Task goal> Write out exactly the lines below that run from the one containing "Auch ihr erstes Kinderbu" through the one containing "Fazit: Maite Kelly mehr", both included, with no other lines.

Source records>

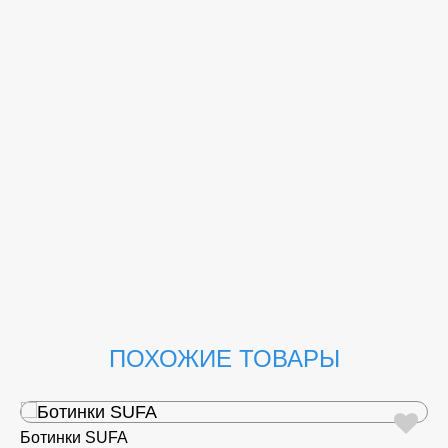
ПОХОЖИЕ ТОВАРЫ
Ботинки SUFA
...
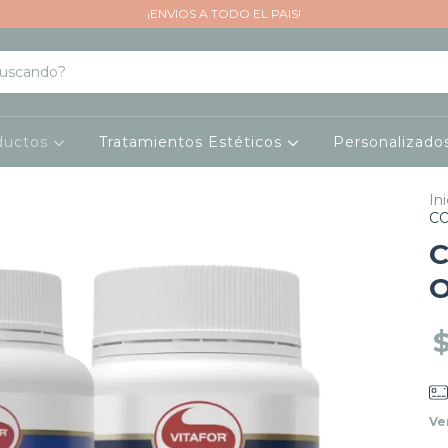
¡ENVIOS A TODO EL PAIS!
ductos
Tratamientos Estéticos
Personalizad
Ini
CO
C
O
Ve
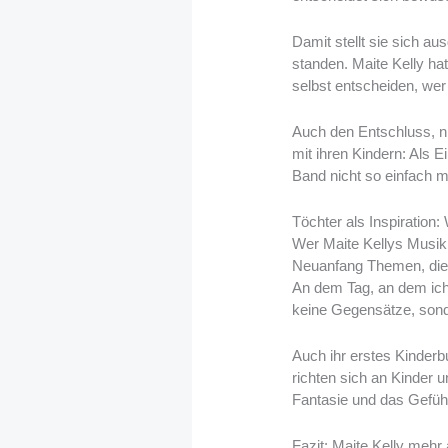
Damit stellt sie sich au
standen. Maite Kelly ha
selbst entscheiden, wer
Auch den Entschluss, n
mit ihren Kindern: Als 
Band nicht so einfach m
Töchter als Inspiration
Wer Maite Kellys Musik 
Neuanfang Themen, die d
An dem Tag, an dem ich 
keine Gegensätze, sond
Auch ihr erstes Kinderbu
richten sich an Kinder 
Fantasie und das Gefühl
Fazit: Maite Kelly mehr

Task answer>
Auch ihr erstes Kinderbu
richten sich an Kinder 
Fantasie und das Gefühl
Fazit: Maite Kelly mehr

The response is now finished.